Targeting TACC3: Unveiling the Potential of a Novel Inhibitor in Breast Cancer Therapy

Transforming Acidic Coiled-Coil Containing Protein 3 (TACC3), a microtubule-associated protein, plays a crucial role in mitotic spindle formation and chromosomal segregation, thus maintaining microtubule stability. Its frequent amplification or mutation in various cancers suggests its potential as a therapeutic target. Previous studies have shown that TACC3 suppression can lead to mitotic spindle issues and cell death. Although small molecule inhibitors like KHS101 and SPL-B have shown efficacy in reducing tumor growth in certain cancer types, they have not advanced to clinical trials possibly due to stability or potency issues.

In an effort to discover a more potent TACC3 inhibitor, a strategy combining rational drug design and screening was employed. This involved modifying existing TACC3 inhibitors by replacing certain functional groups with isosteric equivalents to enhance their potency and drug-like characteristics. The newly synthesized compounds were then evaluated for their ability to inhibit the growth of various breast cancer cell lines and compared with the effects of TACC3 siRNAs on cellular processes.

BO-264 emerged as a highly effective TACC3 inhibitor, capable of killing different breast cancer cell subtypes at nanomolar concentrations. It outperformed existing inhibitors in terms of inhibiting mitotic progression, DNA repair, and enhancing cellular viability. When administered orally, BO-264 effectively suppressed tumor growth in breast cancer xenografts without apparent toxicity. Its specificity for TACC3 was confirmed through kinome profiling and binding assays.
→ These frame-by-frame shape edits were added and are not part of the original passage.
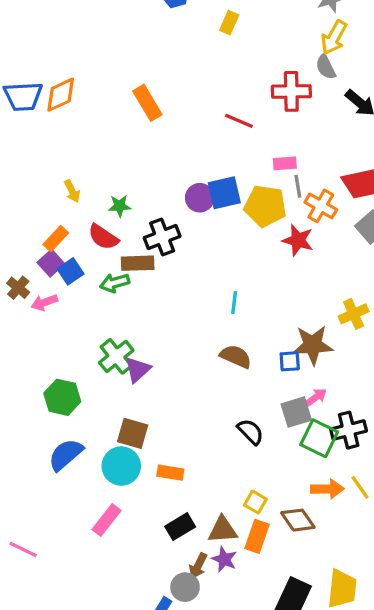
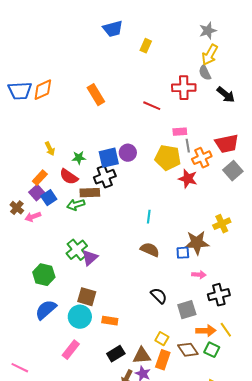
blue square: (224, 193) -> (109, 158), moved
orange cross: (321, 206) -> (202, 158), turned 36
pink arrow: (316, 397) -> (199, 275), turned 40
gray square: (296, 412) -> (187, 310), moved
green square: (319, 438) -> (212, 350), moved, size x0.7

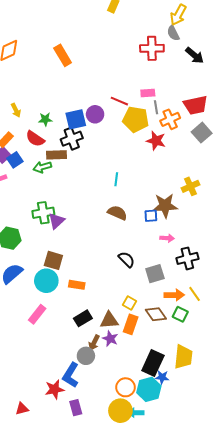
red line: (152, 106) -> (119, 101), moved
green cross: (77, 250) -> (43, 213), turned 30

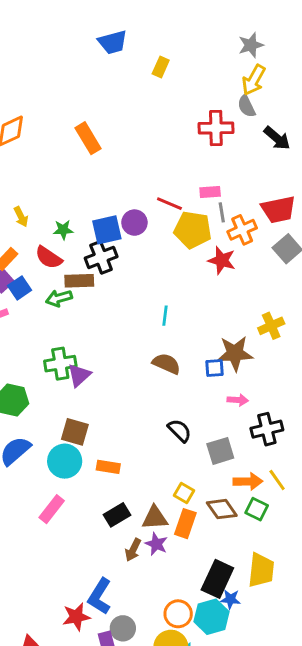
gray circle: (86, 356) -> (123, 628), moved

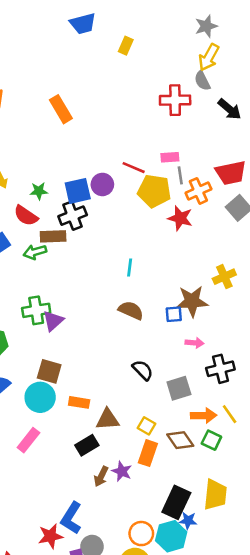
brown triangle: (155, 518) -> (108, 419), moved

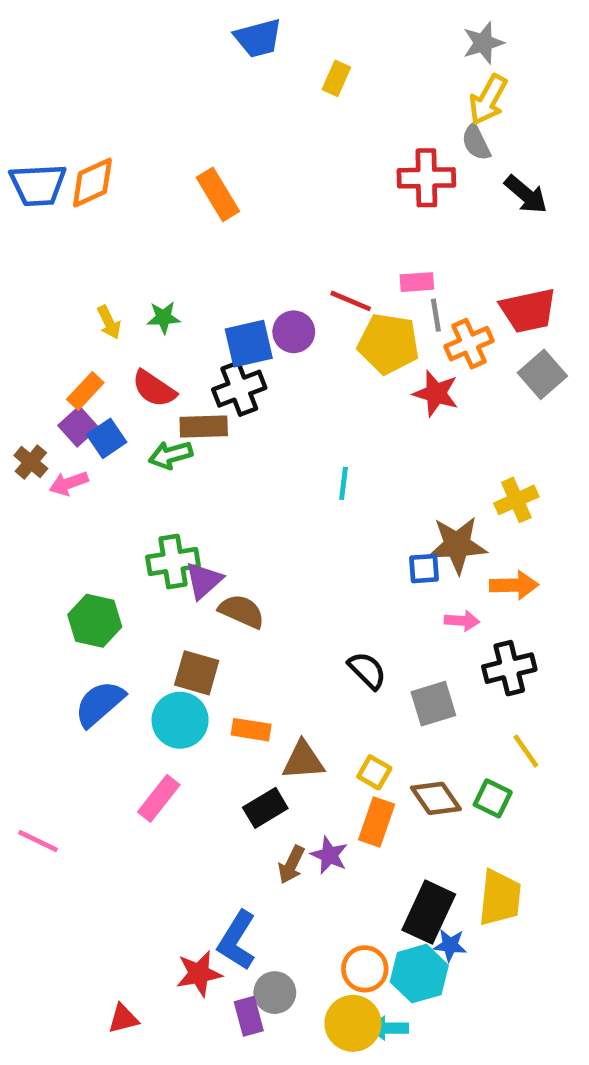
green star: (39, 191) -> (163, 318), moved
brown semicircle: (131, 310) -> (242, 611), moved
orange arrow: (204, 415) -> (514, 585), moved

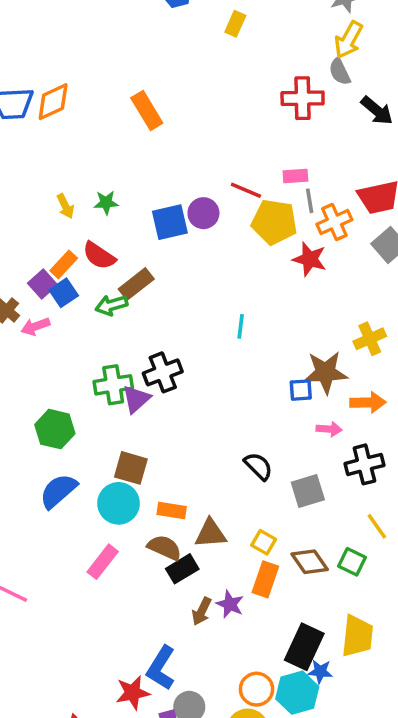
black cross: (239, 389) -> (163, 372), moved
orange rectangle: (85, 391) -> (64, 264), moved
brown rectangle: (204, 427) -> (136, 284), turned -36
brown semicircle: (242, 611) -> (165, 548), moved

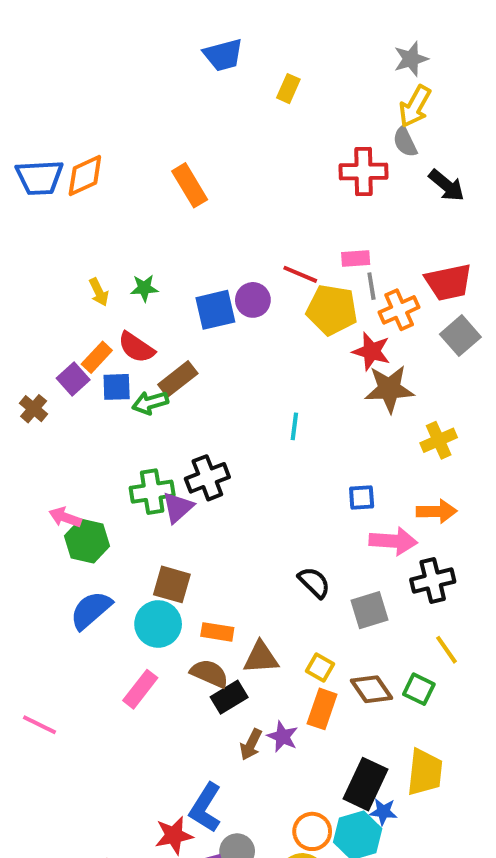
blue square: (64, 293) -> (117, 387), moved, turned 32
pink arrow: (35, 326) -> (65, 517), moved, turned 40
brown star: (326, 372) -> (389, 389), moved
pink arrow: (329, 429) -> (393, 541), size x1.6

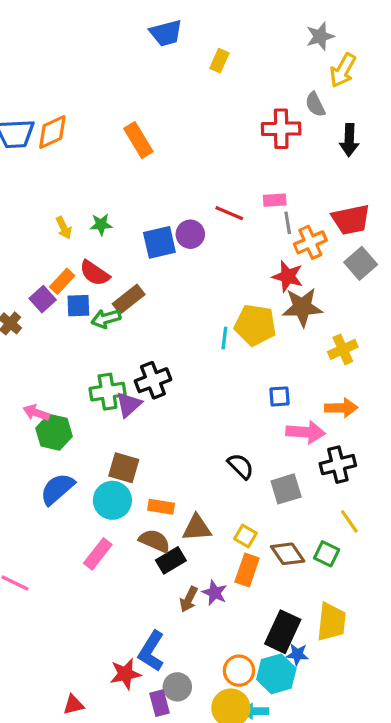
yellow arrow: (415, 106) -> (343, 70), moved
black arrow: (447, 185) -> (349, 140), turned 52
yellow pentagon: (332, 310) -> (255, 325), moved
Currently, ongoing research is focused on examining the pharmacokinetics, pharmacodynamics, and organ toxicity of BO-264, as well as characterizing the molecular mechanisms behind its anti-tumor effects. The findings indicate that BO-264 could be a specific TACC3 inhibitor that induces mitotic arrest, DNA damage, and apoptosis in breast cancer cells, suggesting its potential as a novel therapeutic agent for breast cancer treatment. Given TACC3's significance as a biomarker and disease progression driver, BO-264 holds promise as a new approach in combating breast cancer.